Sind Schule und Politik vereinbar?

Die 16-jährige Nicola vom Egbert-Gymnasium in Bayern schreibt über die Vorwürfe der politischen Einflussnahme von „Schule ohne Rassismus“ auf Schülerinnen und Schüler.

Nicola (16)

„Schule ohne Rassismus – Schule mit Courage“ ist eine bundesweite Schulorganisation, die sich  gegen Gewalt, Rassismus und Diskriminierung an Schulen einsetzt – auch bei uns. Eine gute Sache, doch in  Sachsen-Anhalt hat nun die Landesfraktion der AfD gefordert, die staatlichen Fördergelder sofort zu streichen. Ihre Gründe: „Linke Indoktrination, Meinungs-, und Gesinnungsdiktatur“. Die AfD behauptet, dass die Schüler gezielt „linkes“ Gedankengut – also pro Flüchtlinge, Homoehe etc. – gelehrt  bekommen, obwohl ja eigentlich politische Neutralität an den Schulen herrschen soll. Die Lehrer hingegen meinten, sie würden nie „Wählt nicht die AfD“ sagen, sondern ihren Schülern nur beibringen, dass rassistische Bemerkungen nicht in diese Welt gehören. Die AfD-Fraktion wollte sogar das Fach „Politik“ aus dem Lehrplan streichen lassen, da sie der Meinung ist, dass Schule und Politik voneinander getrennt werden müssen. Da die anderen Parteien diese Forderungen jedoch nicht unterstützt haben, wurden sie nicht ausgeführt.

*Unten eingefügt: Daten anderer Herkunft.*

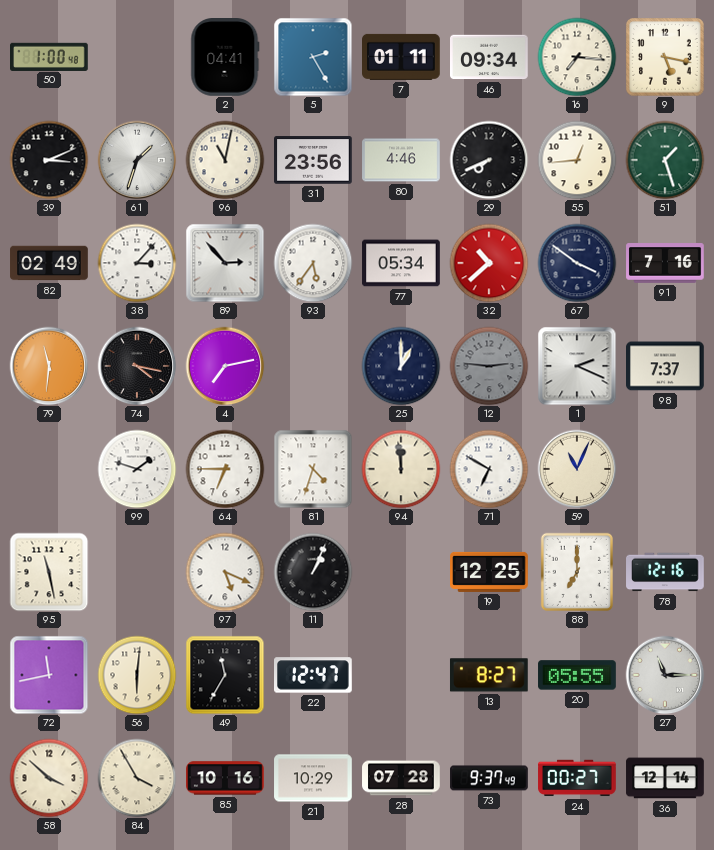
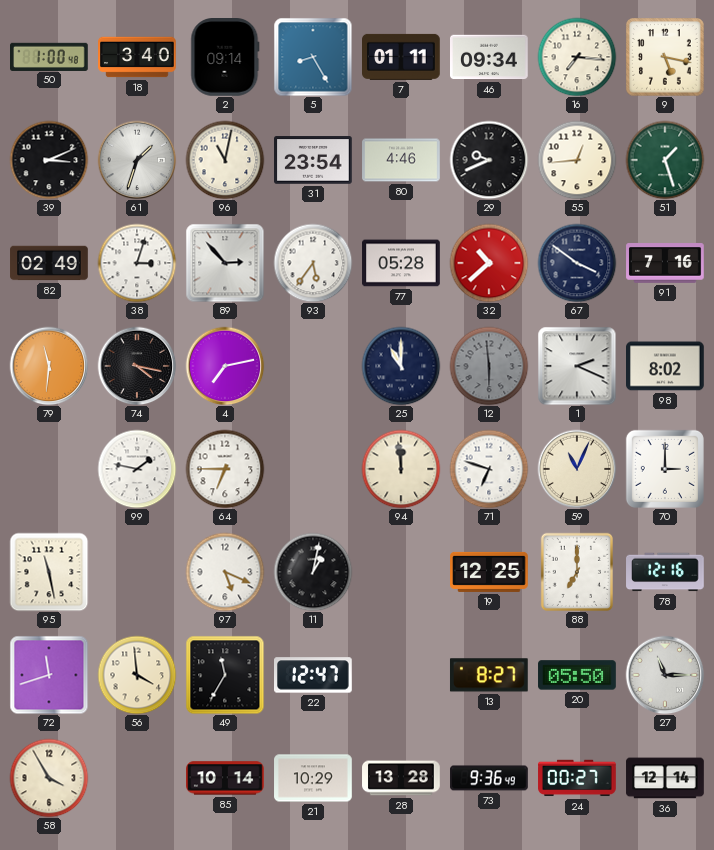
18: none -> 3:40
2: 04:41 -> 09:14
5: 2:25 -> 8:25
31: 23:56 -> 23:54
29: 7:41 -> 9:41
38: 3:07 -> 3:03
77: 05:34 -> 05:28
25: 1:00 -> 11:00
12: 2:46 -> 5:59
98: 7:37 -> 8:02
99: 1:48 -> 1:47
81: 4:33 -> none
71: 6:50 -> 6:48
70: none -> 3:00
11: 1:04 -> 1:02
72: 11:43 -> 11:42
56: 6:01 -> 3:59
20: 05:55 -> 05:50
58: 3:52 -> 3:55
84: 3:55 -> none
85: 10:16 -> 10:14
28: 07:28 -> 13:28
73: 9:37 -> 9:36
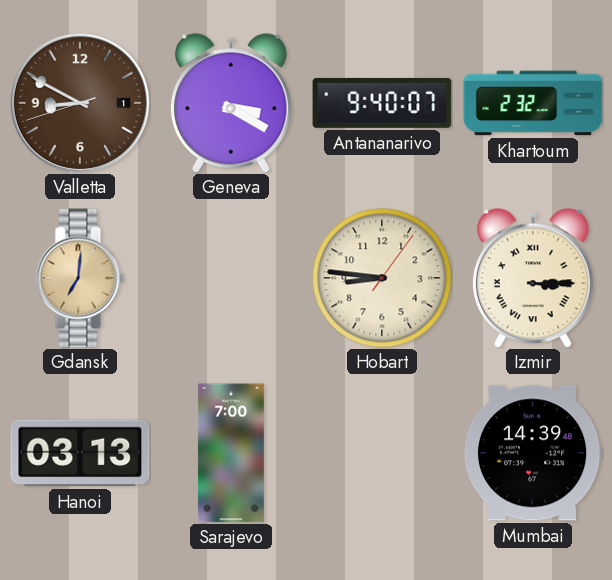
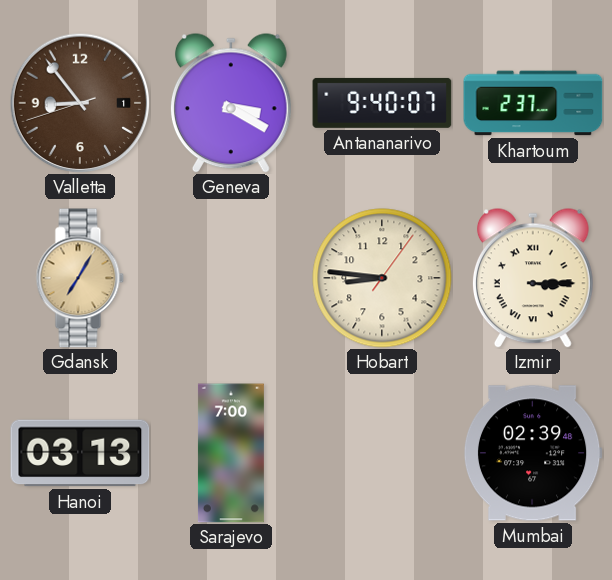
Valletta: 8:49 -> 8:53
Khartoum: 2:32 -> 2:37
Gdansk: 7:01 -> 7:05
Mumbai: 14:39 -> 02:39
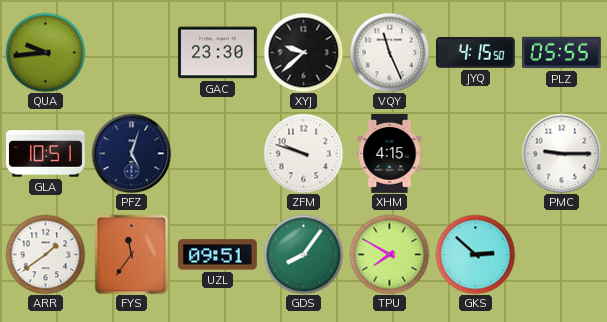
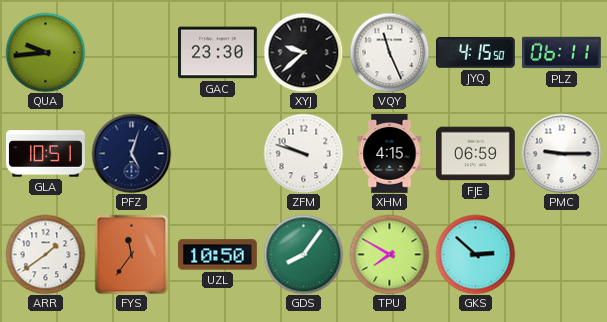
PLZ: 05:55 -> 06:11
FJE: none -> 06:59
UZL: 09:51 -> 10:50
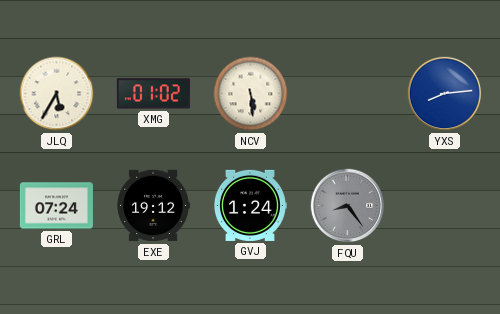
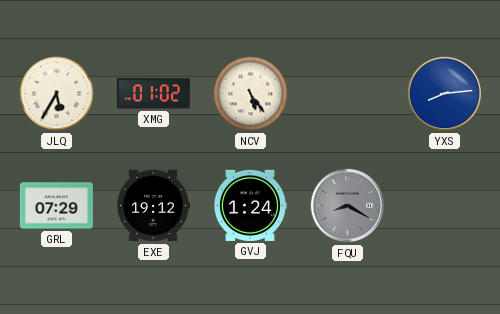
NCV: 5:29 -> 5:24
GRL: 07:24 -> 07:29
FQU: 8:24 -> 8:20
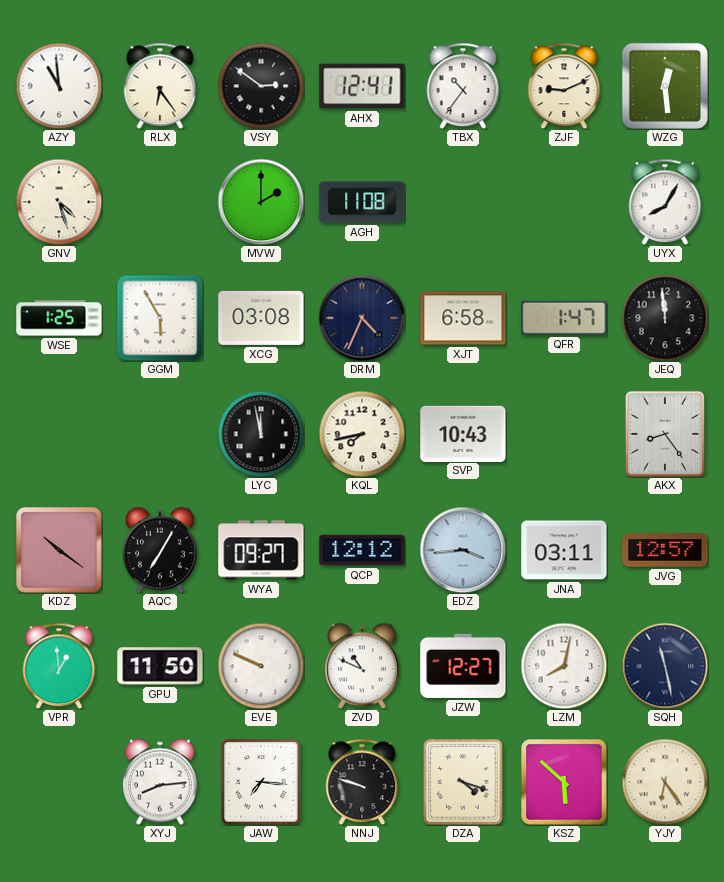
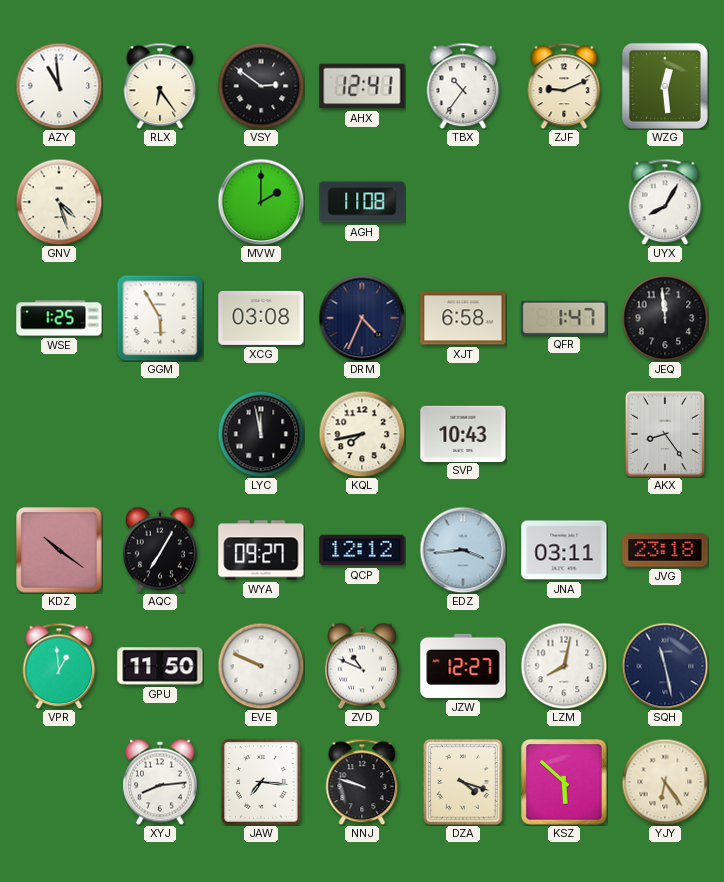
JVG: 12:57 -> 23:18
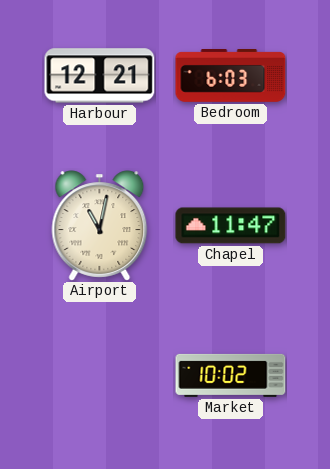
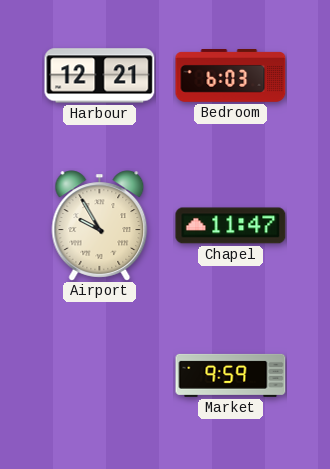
Airport: 11:02 -> 9:55
Market: 10:02 -> 9:59
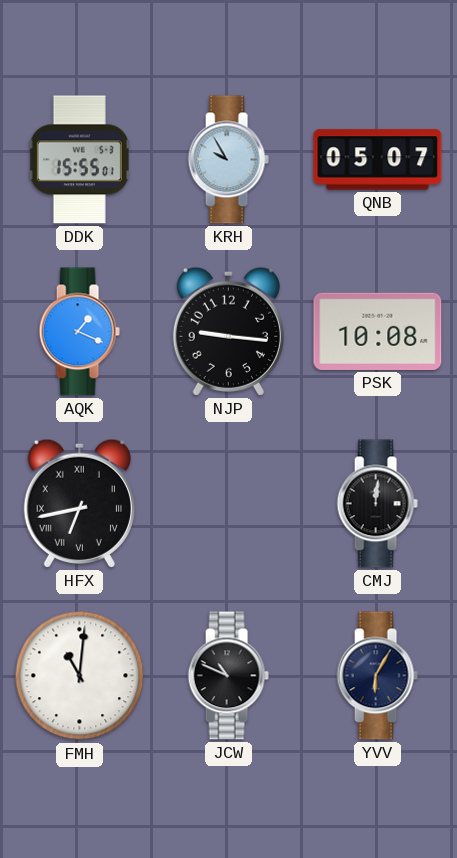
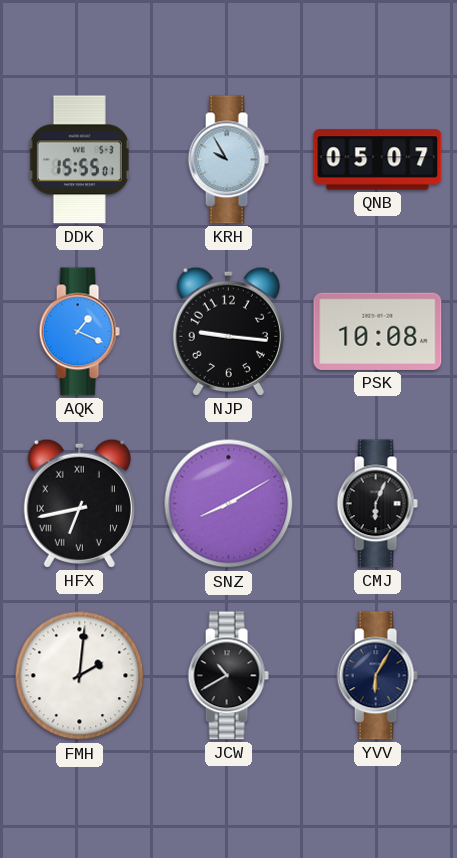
SNZ: none -> 8:10
CMJ: 12:01 -> 6:04
FMH: 11:01 -> 2:01
JCW: 10:49 -> 10:40
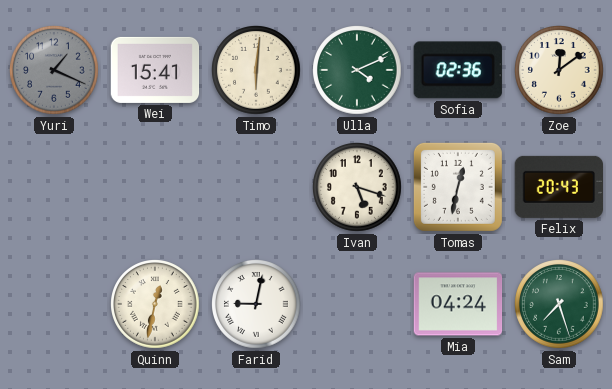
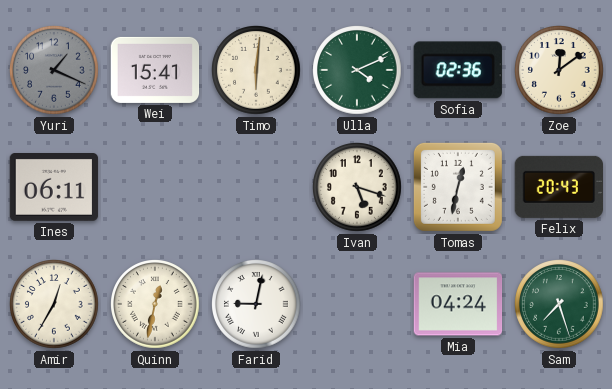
Ines: none -> 06:11
Amir: none -> 12:35
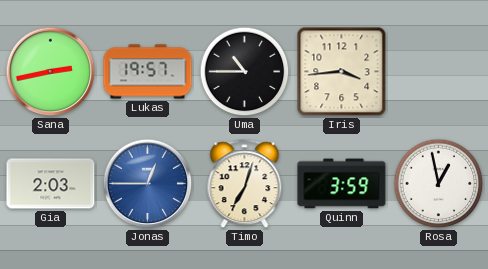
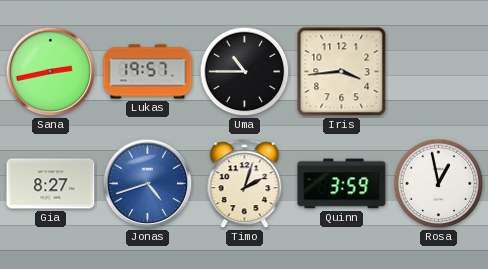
Gia: 2:03 -> 8:27
Jonas: 12:45 -> 4:42
Timo: 7:03 -> 2:03
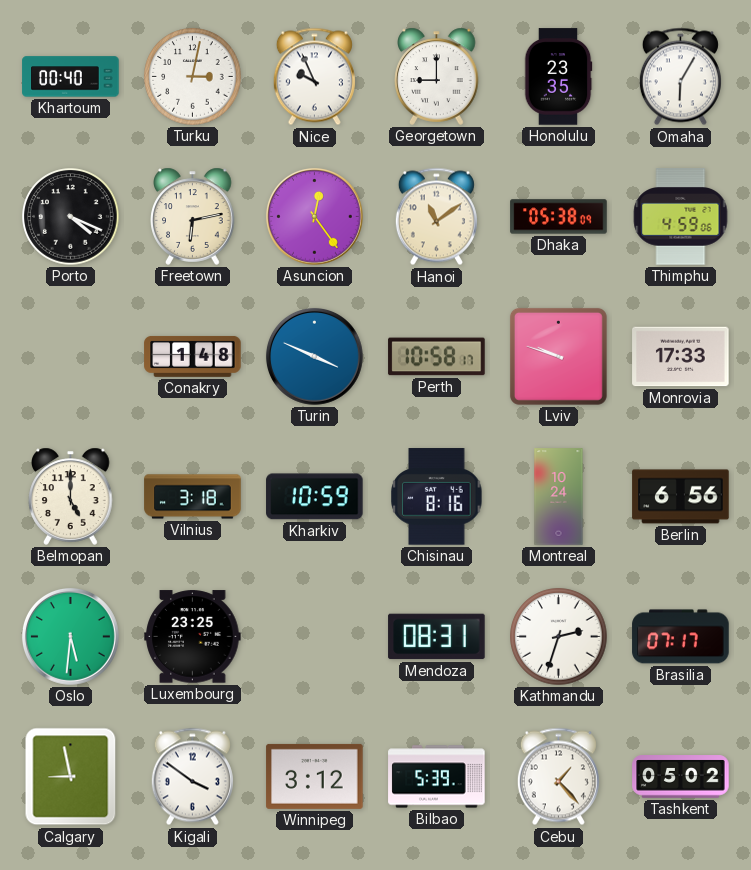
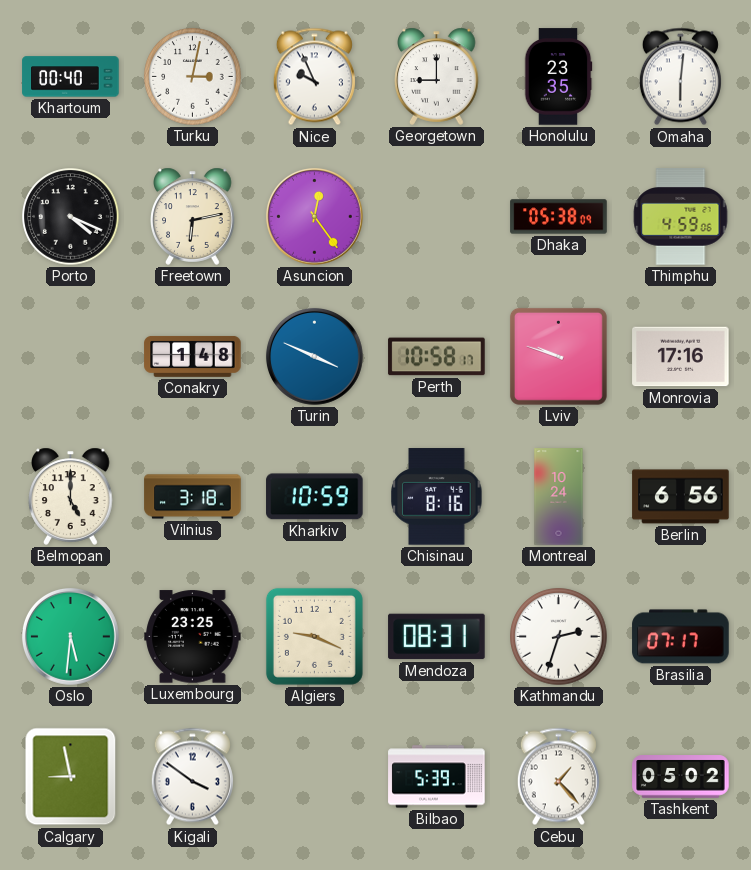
Omaha: 6:05 -> 6:01
Hanoi: 11:09 -> none
Monrovia: 17:33 -> 17:16
Algiers: none -> 9:19
Winnipeg: 3:12 -> none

Das Statement von Sanem Kleff und Eberhard Seidel der Bundeskoordination von „Schule ohne Rassismus- Schule mit Courage“ dazu: „Wir sind überparteilich, aber nicht wertneutral, denn unsere Haltung basiert auf Artikel 1 des Grundgesetzes: Die Würde des Menschen ist unantastbar.“ Sie stehen also nicht hinter dem Programm einer bestimmten Partei, sondern vertreten Werte wie Toleranz und Gleichwertigkeit, die sie offenbar bei der AfD nicht erkennen. Deswegen sagt das Netzwerk auch ganz offen: #wirsindnichtneutral. Eine brisante Zuspitzung des Konflikts gibt es nun an einer Grund- und Mittelschule in Oberkotzau in Oberfranken. Dort herrscht über 50%-prozentiger Migrantenanteil und sie trägt auch den Titel des Netzwerkes. Diese Schule hat nun mit Gerd Kögler ein Mitglied des AfD-Kreisvorstands „Hochfranken“ als Rektor. Dieser sagt, er möchte „Schule ohne Rassismus – Schule mit Courage“ selbstverständlich nicht abschaffen, denn die AfD sei gegen die Einwanderungspolitik und nicht gegen Menschen. Eine weitere Forderung der AfD bezüglich der Schulen wurde jedoch schon in manchen Bundesländern durchgesetzt, und zwar eine Onlineplattform, auf der Schüler Lehrer melden können, die sich negativ über die AfD äußern. Hierzu sagte der Sprecher der Kultusministerkonferenz und Thüringer Minister für Bildung, Jugend und Sport, Helmut Holter, dass dies zu einer Vergiftung des Schulklimas führen würde. Es sei eine gesellschaftliche Aufgabe, die Lehrkräfte in ihrem Bemühen zur Demokratiebildung, der Erziehung zu Menschenrechten und im Eintreten für Toleranz, Respekt und Mitmenschlichkeit im Sinne des Grundgesetzes zu unterstützen. Die Partei, die Meldeportale gegen Lehrer initiiert hat und laut KEG (Katholische Erzieher Gemeinschaft), dem Berufsverband für Lehrkräfte und Pädagogen, sich bildungspolitisch bisher nicht engagiert hat, leitet nun den Bildungsausschuss des Bayerischen Landtags, was die KEG sehr verwundert.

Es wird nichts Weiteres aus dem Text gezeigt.